IEEE J Biomed Health Inform. 2020 Aug;24(8):2378-2388. doi: 10.1109/JBHI.2020.2980262. Epub 2020 Mar 12.
The medical and machine learning communities are relying on the promise of artificial intelligence (AI) to transform medicine through enabling more accurate decisions and personalized treatment. However, progress is slow. Legal and ethical issues around unconsented patient data and privacy is one of the limiting factors in data sharing, resulting in a significant barrier in accessing routinely collected electronic health records (EHR) by the machine learning community. We propose a novel framework for generating synthetic data that closely approximates the joint distribution of variables in an original EHR dataset, providing a readily accessible, legally and ethically appropriate solution to support more open data sharing, enabling the development of AI solutions. In order to address issues around lack of clarity in defining sufficient anonymization, we created a quantifiable, mathematical definition for "identifiability". We used a conditional generative adversarial networks (GAN) framework to generate synthetic data while minimize patient identifiability that is defined based on the probability of re-identification given the combination of all data on any individual patient. We compared models fitted to our synthetically generated data to those fitted to the real data across four independent datasets to evaluate similarity in model performance, while assessing the extent to which original observations can be identified from the synthetic data. Our model, ADS-GAN, consistently outperformed state-of-the-art methods, and demonstrated reliability in the joint distributions. We propose that this method could be used to develop datasets that can be made publicly available while considerably lowering the risk of breaching patient confidentiality.

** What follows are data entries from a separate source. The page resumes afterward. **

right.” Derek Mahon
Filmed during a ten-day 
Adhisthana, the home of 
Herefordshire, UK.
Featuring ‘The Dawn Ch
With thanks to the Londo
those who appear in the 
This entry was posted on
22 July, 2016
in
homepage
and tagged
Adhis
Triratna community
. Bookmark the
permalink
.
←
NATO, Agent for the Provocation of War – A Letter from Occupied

医疗和机器学习社区都依赖人工智能 (AI) 的承诺,通过实现更准确的决策和个性化治疗来改变医学。然而,进展缓慢。未经同意的患者数据和隐私的法律和伦理问题是数据共享的限制因素之一,这导致机器学习社区在访问常规收集的电子健康记录 (EHR) 方面存在重大障碍。我们提出了一种生成合成数据的新框架,该框架可以很好地逼近原始 EHR 数据集的变量联合分布,为支持更开放的数据共享提供了一种易于访问、合法且合乎道德的解决方案,从而能够开发 AI 解决方案。为了解决在定义充分匿名化方面缺乏明确性的问题,我们创建了一个可量化的、数学定义的“可识别性”。我们使用条件生成对抗网络 (GAN) 框架来生成合成数据,同时最大限度地降低基于给定任何单个患者的所有数据组合的重新识别概率来定义的患者可识别性。我们将针对我们的合成生成数据拟合的模型与针对四个独立数据集的真实数据拟合的模型进行比较,以评估模型性能的相似性,同时评估从合成数据中识别原始观测值的程度。我们的模型 ADS-GAN 始终优于最先进的方法,并在联合分布中表现出可靠性。我们建议可以使用这种方法来开发可以公开提供的数据集,同时大大降低违反患者隐私的风险。